## EXERCISE DIRECTIONS
The entries below need to be written out exactly, with no pictures included.
DATA FOR ANALYSIS Block Start
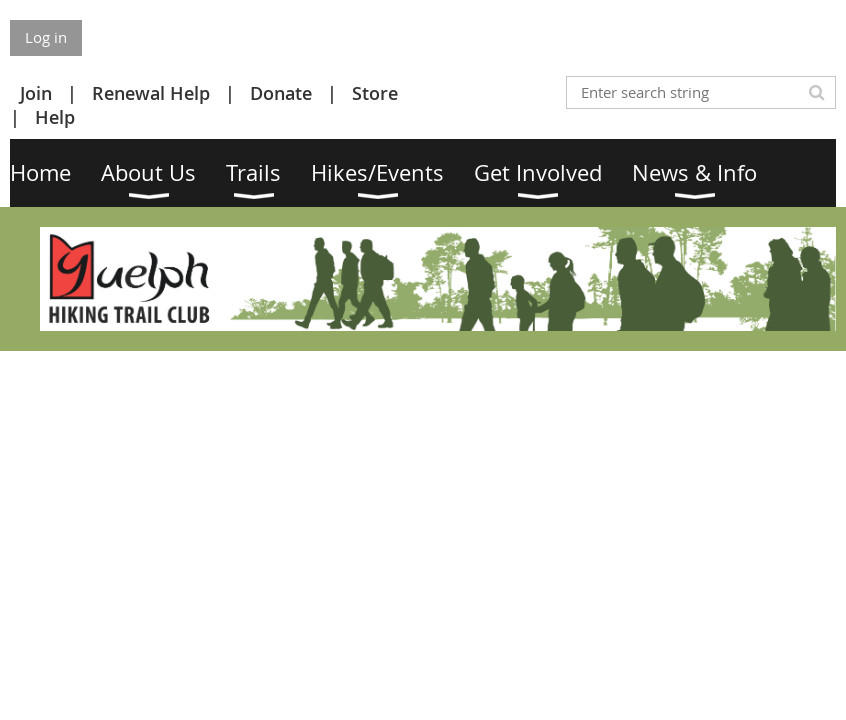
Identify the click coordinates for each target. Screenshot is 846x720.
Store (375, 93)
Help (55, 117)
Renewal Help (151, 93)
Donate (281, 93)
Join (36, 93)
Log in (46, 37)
DATA FOR ANALYSIS Block End
## RESULT BELOW
Identify the click coordinates for each target. Screenshot is 846x720.
Store (375, 93)
Help (55, 117)
Renewal Help (151, 93)
Donate (281, 93)
Join (36, 93)
Log in (46, 37)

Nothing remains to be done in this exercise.